For moving rolling stock around the main workshops at Acton, four electric locomotives were created out of withdrawn passenger vehicles.

- L10 - This Bo-Bo locomotive was built from two Hampstead Gate Stock driving motors. It was constructed at Acton Works in 1930 from cars 1 and 3, originally built in 1907 by the American Car and Foundry Company. The motor ends of both cars were joined back-to-back, and this design was the first of several similar vehicles constructed from old stock. The vehicle was fitted with adjustable couplers at each end, which could be raised or lowered to cope with tube stock or sub-surface stock. Because of the layout of Acton Works, only the couplings on the southern end, known as the "Acton" end (as opposed to the "Ealing" end), were used, and those at the Ealing end were gradually cannibalised for spares for the Acton end. It was subsequently rebuilt, with flat panels on the sides, rather than the louvred ones of the Hampstead stock, and lost its distinctive clerestory roof. The GE69 motors were replaced with the superior GE212 motors, which included interpoles and roller bearings. It survived until 1978, when it was cut up on site by Cashmores.

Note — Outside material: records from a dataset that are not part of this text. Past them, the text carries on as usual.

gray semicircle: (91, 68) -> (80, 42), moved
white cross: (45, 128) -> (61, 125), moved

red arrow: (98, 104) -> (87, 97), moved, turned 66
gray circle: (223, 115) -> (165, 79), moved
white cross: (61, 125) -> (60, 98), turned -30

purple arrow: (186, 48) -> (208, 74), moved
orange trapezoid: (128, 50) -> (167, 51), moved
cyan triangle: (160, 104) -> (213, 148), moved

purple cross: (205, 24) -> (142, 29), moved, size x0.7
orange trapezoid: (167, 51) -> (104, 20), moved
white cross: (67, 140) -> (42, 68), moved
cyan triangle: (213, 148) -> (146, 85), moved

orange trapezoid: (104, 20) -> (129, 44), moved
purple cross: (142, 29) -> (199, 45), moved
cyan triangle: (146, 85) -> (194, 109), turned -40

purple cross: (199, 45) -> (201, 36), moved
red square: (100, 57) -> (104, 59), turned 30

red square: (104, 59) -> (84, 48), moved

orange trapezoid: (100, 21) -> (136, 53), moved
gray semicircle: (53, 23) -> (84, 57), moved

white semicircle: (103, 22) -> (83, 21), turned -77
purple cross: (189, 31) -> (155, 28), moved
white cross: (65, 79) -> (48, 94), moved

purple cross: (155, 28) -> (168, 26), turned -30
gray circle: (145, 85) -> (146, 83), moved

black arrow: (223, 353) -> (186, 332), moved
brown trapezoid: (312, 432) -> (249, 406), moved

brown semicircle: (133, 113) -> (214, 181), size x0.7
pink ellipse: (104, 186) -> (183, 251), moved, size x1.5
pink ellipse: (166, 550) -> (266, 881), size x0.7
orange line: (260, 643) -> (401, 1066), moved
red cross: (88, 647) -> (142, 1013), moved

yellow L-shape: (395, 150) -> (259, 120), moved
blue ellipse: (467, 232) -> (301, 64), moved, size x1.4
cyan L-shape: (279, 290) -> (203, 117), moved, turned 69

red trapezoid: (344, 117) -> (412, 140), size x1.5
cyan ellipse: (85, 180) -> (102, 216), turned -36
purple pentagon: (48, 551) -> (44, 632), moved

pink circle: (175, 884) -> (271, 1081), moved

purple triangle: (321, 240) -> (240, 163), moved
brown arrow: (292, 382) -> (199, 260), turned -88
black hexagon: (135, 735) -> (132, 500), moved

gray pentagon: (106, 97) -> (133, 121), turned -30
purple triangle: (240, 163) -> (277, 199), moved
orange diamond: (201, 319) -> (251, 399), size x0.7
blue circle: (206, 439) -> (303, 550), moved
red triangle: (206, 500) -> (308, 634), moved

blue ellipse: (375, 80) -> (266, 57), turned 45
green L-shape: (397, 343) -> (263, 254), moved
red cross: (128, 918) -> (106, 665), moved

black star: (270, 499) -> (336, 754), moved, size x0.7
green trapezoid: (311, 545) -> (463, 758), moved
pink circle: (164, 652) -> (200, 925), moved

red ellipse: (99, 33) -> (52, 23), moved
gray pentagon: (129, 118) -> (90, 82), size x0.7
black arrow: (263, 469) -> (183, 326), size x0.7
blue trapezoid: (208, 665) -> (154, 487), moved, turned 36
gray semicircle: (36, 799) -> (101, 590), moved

- L11 - Built in 1964 from two 1931 Standard Stock vehicles (numbers 3080 and 3109), this vehicle followed the same concept as L10, as both donor vehicles had some of their passenger compartments cut off and the two cabs and control sections were joined back to back. The resulting locomotive was a single vehicle Bo-Bo. A small section of the passenger compartment remained, and most of the air system and braking equipment was moved into it from beneath the frames, so that it could be more easily maintained. The vehicle had four WT54A motors, which were wired so that each pair remained permanently in series. Thus they worked at half voltage, but the slow-speed characteristics were better-suited for shunting. Dual couplings for tube and sub-surface stock were fitted at the Acton end only. The front door was blocked off, but had a low-level screen, to enable the driver to see the couplings more easily. When first built, it carried a maroon livery, but was painted yellow in 1983. It saw use until the early 1990s and since preservation in 2004, has been on display outside Epping Underground station. The train underwent restoration and a repaint in 2014, and will eventually be opened to the public as part of a planned London Transport museum at Epping Tube Station
- L13A/B - Created in 1974, this locomotive consisted of two 1938 Stock Driving Motor cars coupled back to back. Modifications included the addition of high level air pipes to allow coupling to other Departmental vehicles, reciprocating compressors, and the addition of power lines between the two cars. These gave the locomotive a very long shoegear span, since all four bogies were fitted with shoe beams, enabling it to cross gaps in the current rail at very low speeds. The locomotive was built so that L14A/B, which had proved the usefulness of a long shunting locomotive, could be scrapped.
- L14A/B - Two of the flat fronted 1935 stock prototype cars were rebuilt to create this locomotive. The donor cars, numbers 10011 and 11011, had been displaced from the Epping - Ongar shuttle in 1966. They were transferred to Acton Works for articulation experiments, thought being given at the time to the articulation of trains on the Northern line. The trailing ends of the two motor cars were cut back so there was only one window behind the rear double doors, and both were mounted on a single steel bogie. The outer bogies were replaced with new lightweight ones, constructed of aluminium, and the unit was ready for testing to begin in August 1970. After a year of trials, engineers had collected sufficient data, and as it was never intended for the vehicle to enter passenger service, it was transferred to Acton Works as a shunting locomotive, where it was particularly useful, as the shoes spanned 64 ft. The experimental lightweight aluminium motor bogies were removed in 1975, and fitted to 1972 MkII car No. 3363, so that long-term testing of the design could be carried out. This ended the life of LT's only articulated locomotive, which was scrapped at Acton later that year.